1971
Responsibilities of the Priesthood
December 1971


“Responsibilities of the Priesthood,” Ensign, Dec. 1971, 112

Responsibilities of the Priesthood

During the last week, we have spent an afternoon and all day with our Regional Representatives of the Twelve, directing their attention to a theme, “The Church has need of every member that all may be edified together.” We developed some statistics that have now been reduced to charts, which the Regional Representatives will be taking out to the various regional meetings to impress the need for reaching out to those who presently are not active in the Church.

I may take figures from one chart to impress the importance of what we are talking about. On one chart we have 353,000 holders of the Melchizedek Priesthood in the Church, most of whom are fathers, and only 187,000 are active, using attendance at one sacrament meeting and one priesthood meeting each month as helpful criteria. Or, in other words, they were considered active if they did that much. Of the 184,000 men over 21 who hold the Aaronic Priesthood, most of whom are fathers too, only 17,000 are active, mind you. There are also 48,000 adult male members who are unordained, and 117,480 nonmember husbands, most of whom are fathers also. Thus, of approximately 700,000 adult males, many of whom are fathers, almost 500,000 of the total are by these criteria inactive, if we include unordained males and nonmember husbands in describing this scope of our challenge.

Now, brethren, we are going out now with a determined activity to bring these our brethren into activity—activity of some kind. One of the mission presidents, with a group of his missionaries back in the Eastern States some years ago, was meeting in a hall with pillars that ran down the center of the hall, and he said to one of the missionaries, “Get up and push that pillar over.”

“Well,” said the missionary, “I can’t.”

“Why?”

“Because the weight of that ceiling is all on top of the pillar.”
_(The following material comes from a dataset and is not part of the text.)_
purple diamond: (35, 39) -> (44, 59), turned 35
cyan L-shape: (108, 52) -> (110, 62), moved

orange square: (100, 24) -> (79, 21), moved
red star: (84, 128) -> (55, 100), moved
Then the president asked, “Suppose that weight were lifted off. Could you push the pillar over then?”

The missionary replied, “Why, sure, I think I could.”
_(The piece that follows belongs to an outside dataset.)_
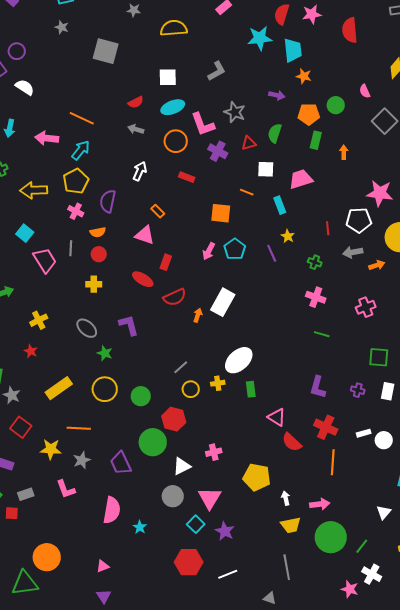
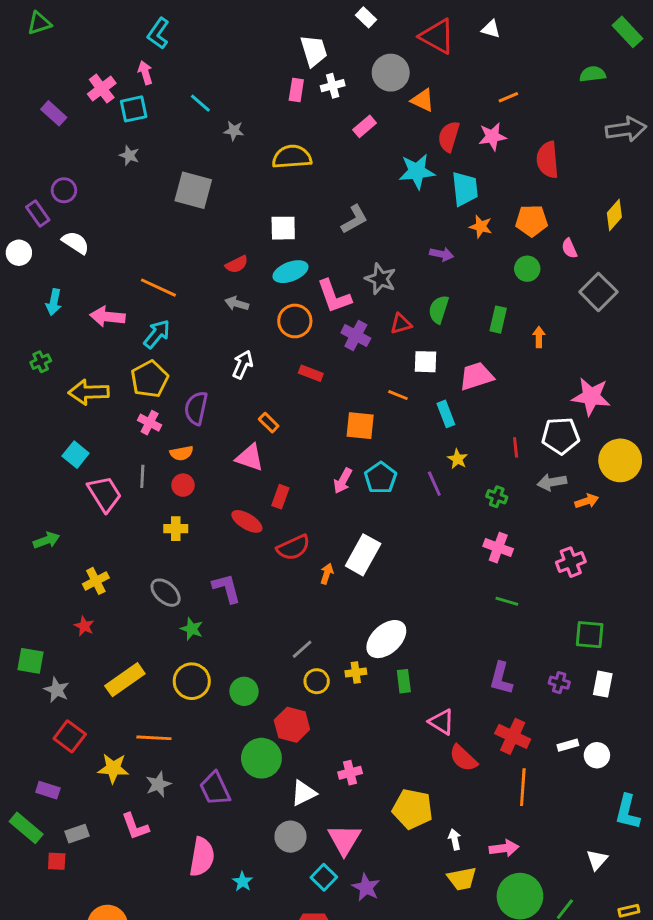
orange pentagon: (309, 114) -> (532, 221), moved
Then the president said, “Now, brethren, you and I are just like one of those pillars. As long as we have a weight of responsibility in this church, all hell can’t push us over; but as soon as that weight is lifted off, most of us are easy marks by the powers that drag us down.”

Now we want to put a weight of responsibility on every holder of the priesthood and on every father in every home. You must remember that if we are to multiply the number of those who are so-called inactives, who haven’t been to the temple, by the average-size family, you are counting up to hundreds of thousands of members of this church who, unless we do something about it, will not be sealed together in the temple and will not, therefore, belong together in family relationships in the hereafter.

Remember that activity is the soul of spirituality.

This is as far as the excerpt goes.